Data in this exercise Block Start
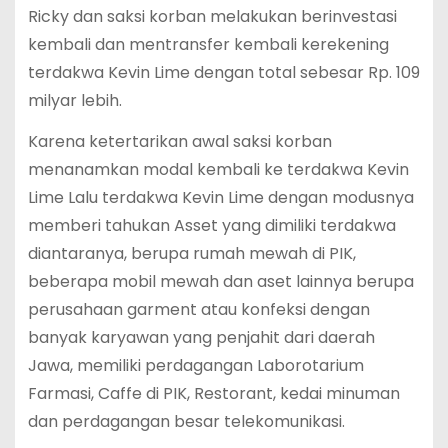
Ricky dan saksi korban melakukan berinvestasi
kembali dan mentransfer kembali kerekening
terdakwa Kevin Lime dengan total sebesar Rp. 109
milyar lebih.
Karena ketertarikan awal saksi korban
menanamkan modal kembali ke terdakwa Kevin
Lime Lalu terdakwa Kevin Lime dengan modusnya
memberi tahukan Asset yang dimiliki terdakwa
diantaranya, berupa rumah mewah di PIK,
beberapa mobil mewah dan aset lainnya berupa
perusahaan garment atau konfeksi dengan
banyak karyawan yang penjahit dari daerah
Jawa, memiliki perdagangan Laborotarium
Farmasi, Caffe di PIK, Restorant, kedai minuman
dan perdagangan besar telekomunikasi.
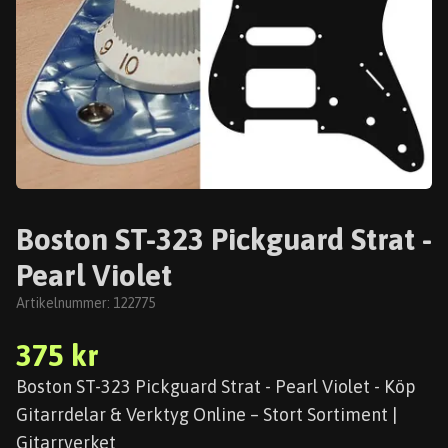
Boston ST-323 Pickguard Strat -
Pearl Violet
Artikelnummer:
122775
375 kr
Boston ST-323 Pickguard Strat - Pearl Violet - Köp
Gitarrdelar & Verktyg Online – Stort Sortiment |
Gitarrverket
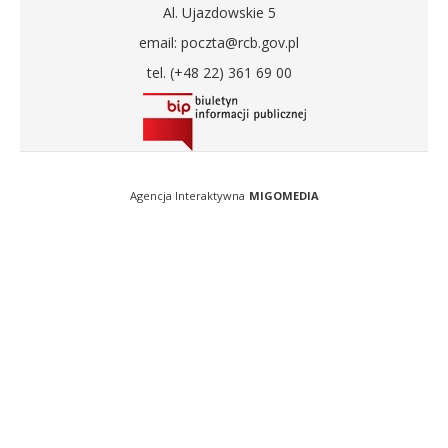
Al. Ujazdowskie 5
email: poczta@rcb.gov.pl
tel. (+48 22) 361 69 00
Agencja Interaktywna
MIGOMEDIA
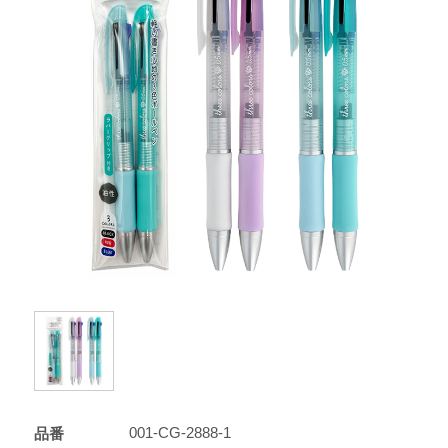
001-CG-2888-1
品番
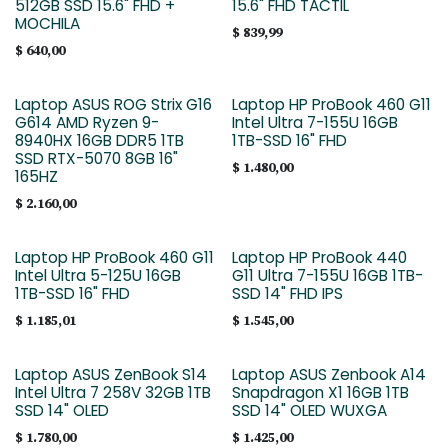
512GB SSD 15.6" FHD +
15.6" FHD TACTIL
MOCHILA
$
839,99
$
640,00
Laptop ASUS ROG Strix G16
Laptop HP ProBook 460 G11
G614 AMD Ryzen 9-
Intel Ultra 7-155U 16GB
8940HX 16GB DDR5 1TB
1TB-SSD 16" FHD
SSD RTX-5070 8GB 16"
$
1.480,00
165HZ
$
2.160,00
Laptop HP ProBook 460 G11
Laptop HP ProBook 440
Intel Ultra 5-125U 16GB
G11 Ultra 7-155U 16GB 1TB-
1TB-SSD 16" FHD
SSD 14" FHD IPS
$
1.185,01
$
1.545,00
Laptop ASUS ZenBook S14
Laptop ASUS Zenbook A14
Intel Ultra 7 258V 32GB 1TB
Snapdragon X1 16GB 1TB
SSD 14" OLED
SSD 14" OLED WUXGA
$
1.780,00
$
1.425,00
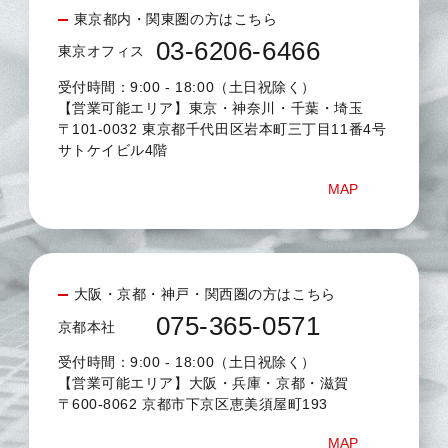
東京都内・関東圏の方はこちら
03-6206-6466
東京オフィス
受付時間：9:00 - 18:00（土日祝除く）
【営業可能エリア】東京・神奈川・千葉・埼玉
〒101-0032 東京都千代田区岩本町三丁目11番4号
サトケイビル4階
MAP
大阪・京都・神戸・関西圏の方はこちら
075-365-0571
京都本社
受付時間：9:00 - 18:00（土日祝除く）
【営業可能エリア】大阪・兵庫・京都・滋賀
〒600-8062 京都市下京区恵美須屋町193
MAP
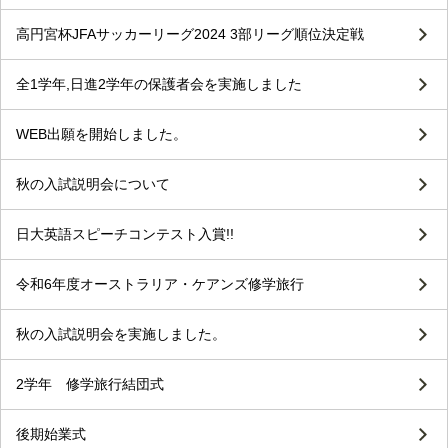
高円宮杯JFAサッカーリーグ2024 3部リーグ順位決定戦
全1学年,日進2学年の保護者会を実施しました
WEB出願を開始しました。
秋の入試説明会について
日大英語スピーチコンテスト入賞!!
令和6年度オーストラリア・ケアンズ修学旅行
秋の入試説明会を実施しました。
2学年 修学旅行結団式
後期始業式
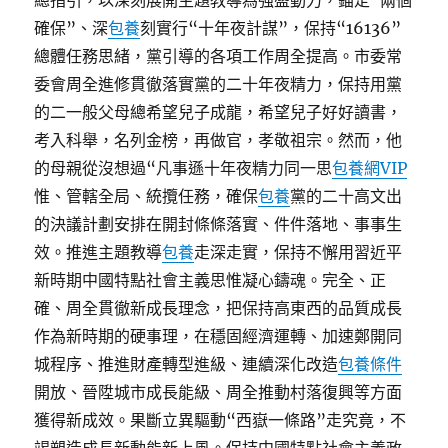
總指引，以深刻展開主題教導為強盛動力，錨定“兩個
確保”、深
包養
刻實行“十年夜計謀”，保持“16136”
總體任務思緒，黨引導的各項工作周全提高。市委常
委會周全進修貫徹落實黨的二十年夜精力，保持用黨
的二一般父母總希望兒子成龍，希望兒子好好讀書，
考入科舉，名列金榜，再做官，孝敬祖宗。然而，他
的母親從沒想過“凡事遜十年夜精力同一思
包養網VIP
惟、管轄全局、統攬任務，確保
包養
黨的二十高文出
的決議計劃安排在開封條條落實、件件落地、事事生
效。推進主題教導
包養
走深走實，保持不懈用習近平
新時期中國特點社會主義思惟凝心鑄魂。完全、正
確、周全貫徹新成長理念，把保持高東西的品質成長
作為新時期的硬事理，在穩固經濟運轉、加速鄭開同
城程序、推進財產轉型進級、連續深化改造
包養條件
開放、晉陞城市成長能級、周全推動村落復興等方面
獲得新成效。果斷立異驅動“西嶽一條路”走究竟，不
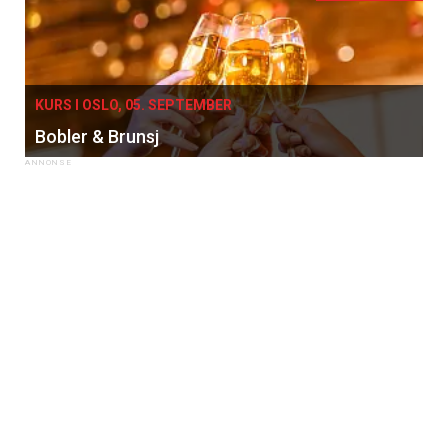
KURS I OSLO, 05. SEPTEMBER
Bobler & Brunsj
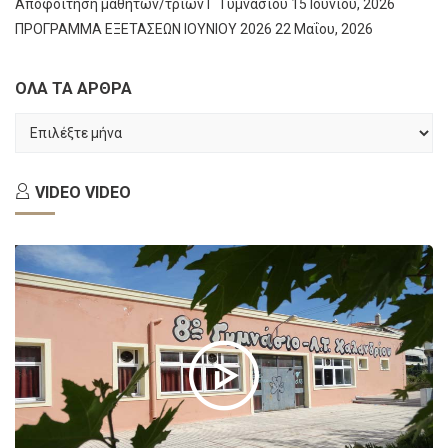
Αποφοίτηση μαθητών/τριών Γ΄ Γυμνασίου
15 Ιουνίου, 2026
ΠΡΟΓΡΑΜΜΑ ΕΞΕΤΑΣΕΩΝ ΙΟΥΝΙΟΥ 2026
22 Μαΐου, 2026
ΟΛΑ ΤΑ ΑΡΘΡΑ
ΟΛΑ
ΤΑ
ΑΡΘΡΑ
VIDEO
VIDEO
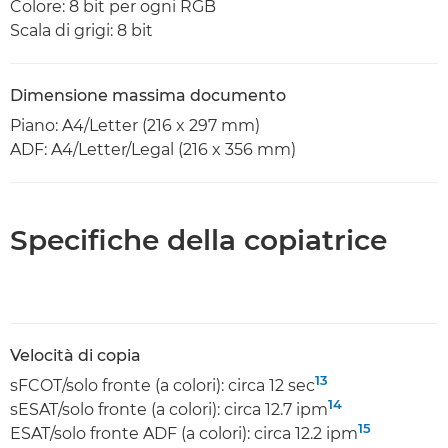
Colore: 8 bit per ogni RGB
Scala di grigi: 8 bit
Dimensione massima documento
Piano: A4/Letter (216 x 297 mm)
ADF: A4/Letter/Legal (216 x 356 mm)
Specifiche della copiatrice
Velocità di copia
13
sFCOT/solo fronte (a colori): circa 12 sec
14
sESAT/solo fronte (a colori): circa 12.7 ipm
15
ESAT/solo fronte ADF (a colori): circa 12.2 ipm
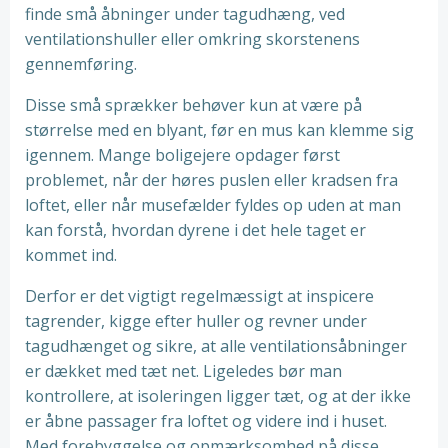
finde små åbninger under tagudhæng, ved
ventilationshuller eller omkring skorstenens
gennemføring.
Disse små sprækker behøver kun at være på
størrelse med en blyant, før en mus kan klemme sig
igennem. Mange boligejere opdager først
problemet, når der høres puslen eller kradsen fra
loftet, eller når musefælder fyldes op uden at man
kan forstå, hvordan dyrene i det hele taget er
kommet ind.
Derfor er det vigtigt regelmæssigt at inspicere
tagrender, kigge efter huller og revner under
tagudhænget og sikre, at alle ventilationsåbninger
er dækket med tæt net. Ligeledes bør man
kontrollere, at isoleringen ligger tæt, og at der ikke
er åbne passager fra loftet og videre ind i huset.
Med forebyggelse og opmærksomhed på disse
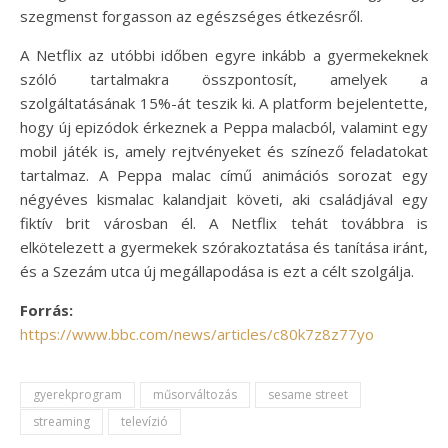
szegmenst forgasson az egészséges étkezésről.
A Netflix az utóbbi időben egyre inkább a gyermekeknek
szóló tartalmakra összpontosít, amelyek a
szolgáltatásának 15%-át teszik ki. A platform bejelentette,
hogy új epizódok érkeznek a Peppa malacból, valamint egy
mobil játék is, amely rejtvényeket és színező feladatokat
tartalmaz. A Peppa malac című animációs sorozat egy
négyéves kismalac kalandjait követi, aki családjával egy
fiktív brit városban él. A Netflix tehát továbbra is
elkötelezett a gyermekek szórakoztatása és tanítása iránt,
és a Szezám utca új megállapodása is ezt a célt szolgálja.
Forrás:
https://www.bbc.com/news/articles/c80k7z8z77yo
gyerekprogram
műsorváltozás
sesame street
streaming
televízió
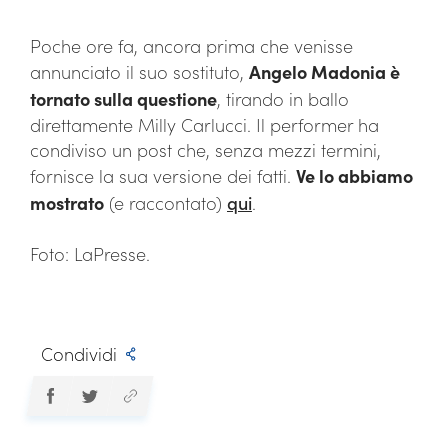
Poche ore fa, ancora prima che venisse
annunciato il suo sostituto,
Angelo Madonia è
tornato sulla questione
, tirando in ballo
direttamente Milly Carlucci. Il performer ha
condiviso un post che, senza mezzi termini,
fornisce la sua versione dei fatti.
Ve lo abbiamo
mostrato
(e raccontato)
qui
.
Foto: LaPresse.
Condividi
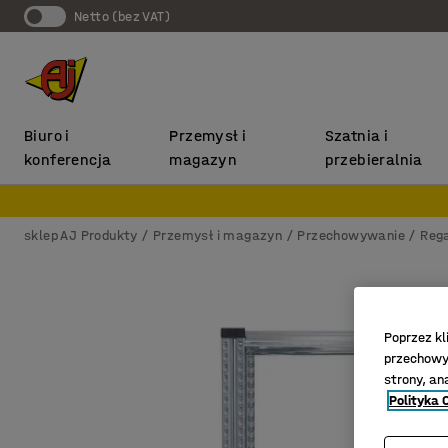
Netto (bez VAT)
Biuro i
Przemysł i
Szatnia i
konferencja
magazyn
przebieralnia
sklep AJ Produkty
Przemysł i magazyn
Przechowywanie
Reg
Poprzez kl
przechowyw
strony, an
Polityka 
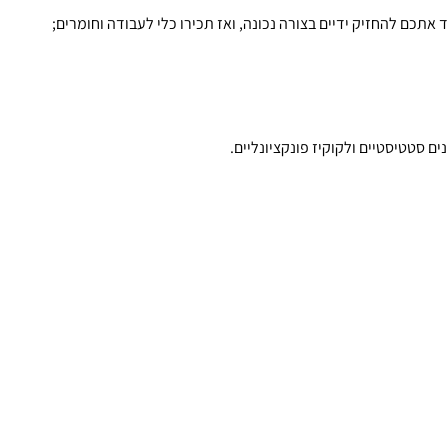
 אתכם להחזיק ידיים בצורה נכונה, ואז תכירו כלי לעבודה וחומרים;
 סטטיסטיים ולקוקיז פונקציונליים.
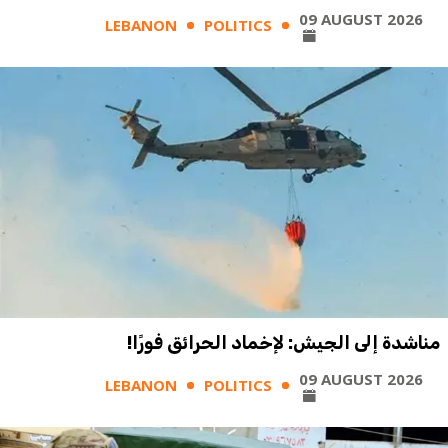
09 AUGUST 2026
LEBANON
POLITICS
مناشدة إلى الجيش: لإخماد الحرائق فورًا!
09 AUGUST 2026
LEBANON
POLITICS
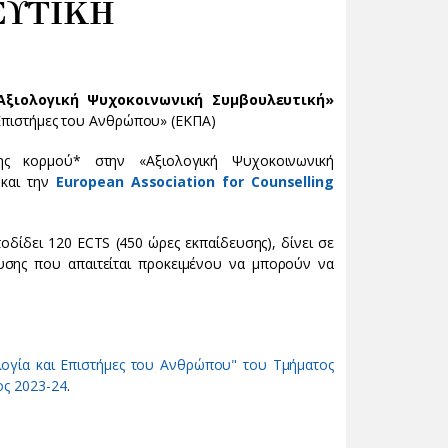
ΕΥΤΙΚΗ
Αξιολογική Ψυχοκοινωνική Συμβουλευτική»
ι Επιστήμες του Ανθρώπου» (ΕΚΠΑ)
ς κορμού* στην «Αξιολογική Ψυχοκοινωνική
 και την
European Association for Counselling
ίδει 120 ECTS (450 ώρες εκπαίδευσης), δίνει σε
υσης που απαιτείται προκειμένου να μπορούν να
ογία και Επιστήμες του Ανθρώπου" του Τμήματος
ος 2023-24
.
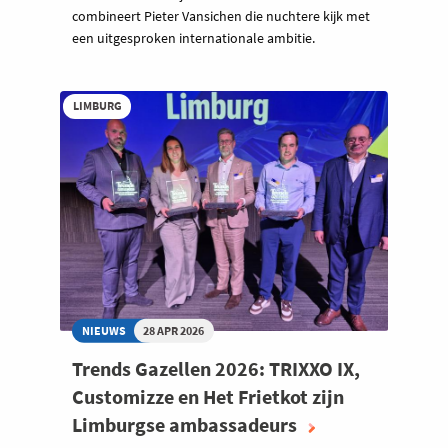
combineert Pieter Vansichen die nuchtere kijk met
een uitgesproken internationale ambitie.
LIMBURG
NIEUWS
28 APR 2026
Trends Gazellen 2026: TRIXXO IX,
Customizze en Het Frietkot zijn
Limburgse ambassadeurs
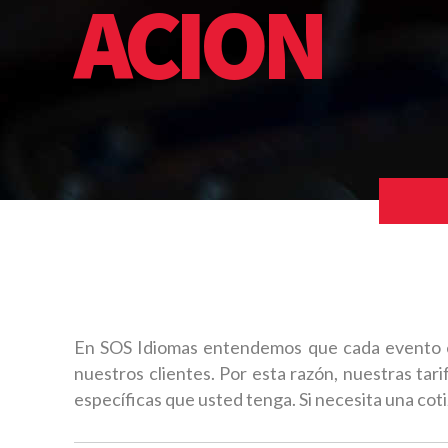
ACION
En SOS Idiomas entendemos que cada evento es 
nuestros clientes. Por esta razón, nuestras tar
específicas que usted tenga. Si necesita una co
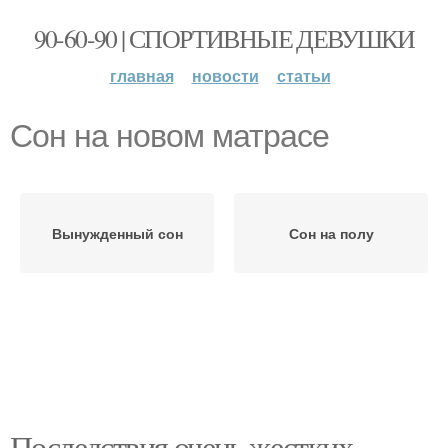
90-60-90 | СПОРТИВНЫЕ ДЕВУШКИ
главная
новости
статьи
Сон на новом матрасе
Вынужденный сон
Сон на полу
Последствия очень жестких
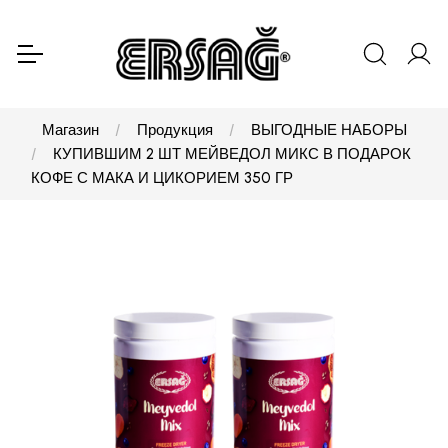
Магазин
Продукция
ВЫГОДНЫЕ НАБОРЫ
КУПИВШИМ 2 ШТ МЕЙВЕДОЛ МИКС В ПОДАРОК
КОФЕ С МАКА И ЦИКОРИЕМ 350 ГР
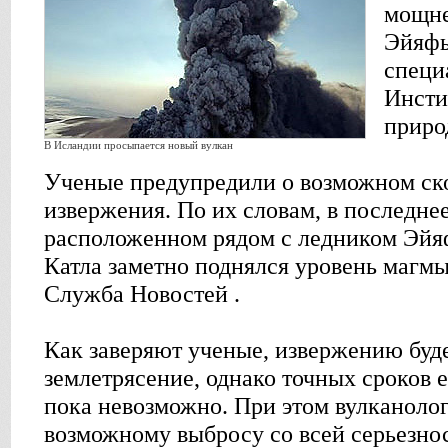
мощне
Эйяфь
специ
Инсти
приро
В Исландии просыпается новый вулкан
Ученые предупредили о возможном ск
извержения. По их словам, в последнее
расположенном рядом с ледником Эйя
Катла заметно поднялся уровень магмы
Служба Новостей .
Как заверяют ученые, извержению буд
землетрясение, однако точных сроков е
пока невозможно. При этом вулканолог
возможному выбросу со всей серьезнос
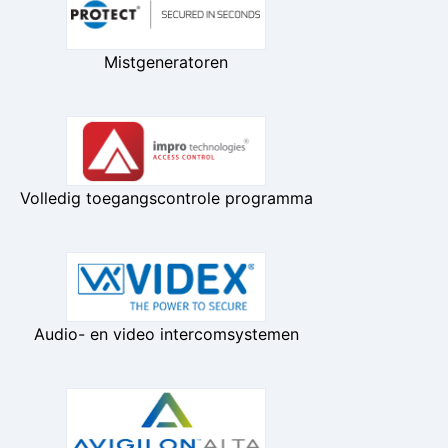
Mistgeneratoren
Volledig toegangscontrole programma
Audio- en video intercomsystemen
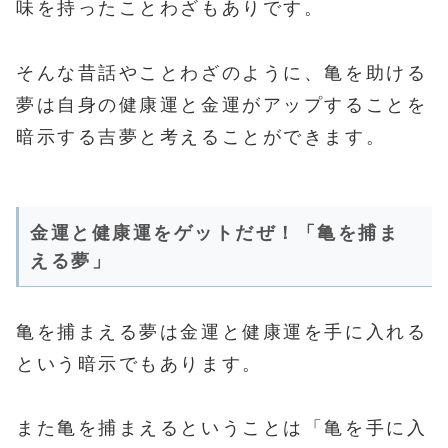
味を持ったことわざもありです。
そんな昔話やことわざのように、亀を助ける
夢は自身の健康運と金運がアップすることを
暗示する吉夢と考えることができます。
金運と健康運をゲットだぜ！「亀を捕ま
える夢」
亀を捕まえる夢は金運と健康運を手に入れる
という暗示でもあります。
また亀を捕まえるということは「亀を手に入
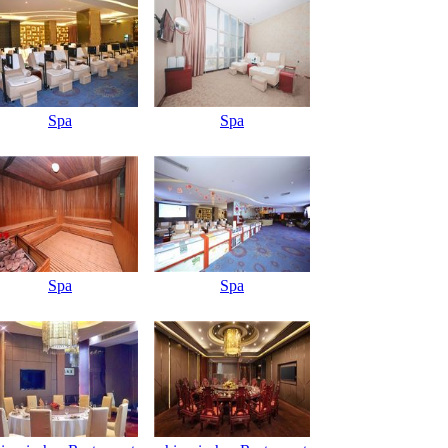
Spa
Spa
Spa
Spa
Data in this exercise Block End
What you are asked to do: Word for word, restate the lines above from the first through the one that contains "開放、晉陞城市成長能級、周全推動村落復興等方面", and exclude all pictures.

Result of this exercise:
Ricky dan saksi korban melakukan berinvestasi
kembali dan mentransfer kembali kerekening
terdakwa Kevin Lime dengan total sebesar Rp. 109
milyar lebih.
Karena ketertarikan awal saksi korban
menanamkan modal kembali ke terdakwa Kevin
Lime Lalu terdakwa Kevin Lime dengan modusnya
memberi tahukan Asset yang dimiliki terdakwa
diantaranya, berupa rumah mewah di PIK,
beberapa mobil mewah dan aset lainnya berupa
perusahaan garment atau konfeksi dengan
banyak karyawan yang penjahit dari daerah
Jawa, memiliki perdagangan Laborotarium
Farmasi, Caffe di PIK, Restorant, kedai minuman
dan perdagangan besar telekomunikasi.
Boston ST-323 Pickguard Strat -
Pearl Violet
Artikelnummer:
122775
375 kr
Boston ST-323 Pickguard Strat - Pearl Violet - Köp
Gitarrdelar & Verktyg Online – Stort Sortiment |
Gitarrverket
Al. Ujazdowskie 5
email: poczta@rcb.gov.pl
tel. (+48 22) 361 69 00
Agencja Interaktywna
MIGOMEDIA
001-CG-2888-1
品番
512GB SSD 15.6" FHD +
15.6" FHD TACTIL
MOCHILA
$
839,99
$
640,00
Laptop ASUS ROG Strix G16
Laptop HP ProBook 460 G11
G614 AMD Ryzen 9-
Intel Ultra 7-155U 16GB
8940HX 16GB DDR5 1TB
1TB-SSD 16" FHD
SSD RTX-5070 8GB 16"
$
1.480,00
165HZ
$
2.160,00
Laptop HP ProBook 460 G11
Laptop HP ProBook 440
Intel Ultra 5-125U 16GB
G11 Ultra 7-155U 16GB 1TB-
1TB-SSD 16" FHD
SSD 14" FHD IPS
$
1.185,01
$
1.545,00
Laptop ASUS ZenBook S14
Laptop ASUS Zenbook A14
Intel Ultra 7 258V 32GB 1TB
Snapdragon X1 16GB 1TB
SSD 14" OLED
SSD 14" OLED WUXGA
$
1.780,00
$
1.425,00
東京都内・関東圏の方はこちら
03-6206-6466
東京オフィス
受付時間：9:00 - 18:00（土日祝除く）
【営業可能エリア】東京・神奈川・千葉・埼玉
〒101-0032 東京都千代田区岩本町三丁目11番4号
サトケイビル4階
MAP
大阪・京都・神戸・関西圏の方はこちら
075-365-0571
京都本社
受付時間：9:00 - 18:00（土日祝除く）
【営業可能エリア】大阪・兵庫・京都・滋賀
〒600-8062 京都市下京区恵美須屋町193
MAP
高円宮杯JFAサッカーリーグ2024 3部リーグ順位決定戦
全1学年,日進2学年の保護者会を実施しました
WEB出願を開始しました。
秋の入試説明会について
日大英語スピーチコンテスト入賞!!
令和6年度オーストラリア・ケアンズ修学旅行
秋の入試説明会を実施しました。
2学年 修学旅行結団式
後期始業式
總指引，以深刻展開主題教導為強盛動力，錨定“兩個
確保”、深
包養
刻實行“十年夜計謀”，保持“16136”
總體任務思緒，黨引導的各項工作周全提高。市委常
委會周全進修貫徹落實黨的二十年夜精力，保持用黨
的二一般父母總希望兒子成龍，希望兒子好好讀書，
考入科舉，名列金榜，再做官，孝敬祖宗。然而，他
的母親從沒想過“凡事遜十年夜精力同一思
包養網VIP
惟、管轄全局、統攬任務，確保
包養
黨的二十高文出
的決議計劃安排在開封條條落實、件件落地、事事生
效。推進主題教導
包養
走深走實，保持不懈用習近平
新時期中國特點社會主義思惟凝心鑄魂。完全、正
確、周全貫徹新成長理念，把保持高東西的品質成長
作為新時期的硬事理，在穩固經濟運轉、加速鄭開同
城程序、推進財產轉型進級、連續深化改造
包養條件
開放、晉陞城市成長能級、周全推動村落復興等方面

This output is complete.